How to Set Up Physical Streaming Replication with PostgreSQL on Ubuntu

Technical writer

PostgreSQL

20.12.2024

Reading time: 8 min

Streaming replication is a common method for horizontally scaling relational databases. It involves one or more copies of the same database cluster operating on different devices. The primary database cluster handles both read and write operations, while the replicas are read-only. We can also use streaming replication to provide high availability: if the primary database cluster or server fails unexpectedly, the replicas can continue handling read operations, or one of them can be promoted to become the new primary cluster.

PostgreSQL, a popular relational database, supports both logical and physical replication:

Logical replication streams high-level changes from the primary cluster to replicas, allowing you to replicate changes to a single database or table.
Physical replication, on the other hand, streams changes from the Write-Ahead Log (WAL) files, copying the entire cluster's state rather than specific areas.

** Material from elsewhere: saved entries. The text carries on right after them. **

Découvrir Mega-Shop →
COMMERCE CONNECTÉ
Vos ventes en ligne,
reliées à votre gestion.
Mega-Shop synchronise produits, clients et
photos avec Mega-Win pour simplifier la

This method ensures that all changes to the primary cluster are replicated.

This guide will help you set up physical streaming replication with PostgreSQL on Ubuntu 22.04 across two separate devices, each running PostgreSQL 17 clusters. One device will host the primary cluster, and the other will serve as the replica.

Hostman offers a cloud PostgreSQL for your projects.

Prerequisites

To follow this tutorial, you will need:

Two separate devices running Ubuntu 22.04: One will act as the primary server and the other as the replica.
Firewall settings that allow HTTP/HTTPS traffic and traffic on port 5432 (the default port for PostgreSQL 17).
PostgreSQL 17 installed and running on both servers.

Step 1: Configuring the Primary Database to Accept Connections

The first step is to configure the primary database to allow connections from the replica(s). By default, PostgreSQL only accepts connections from localhost (127.0.0.1). To change this behavior, you need to modify the listen_addresses configuration parameter in the primary database.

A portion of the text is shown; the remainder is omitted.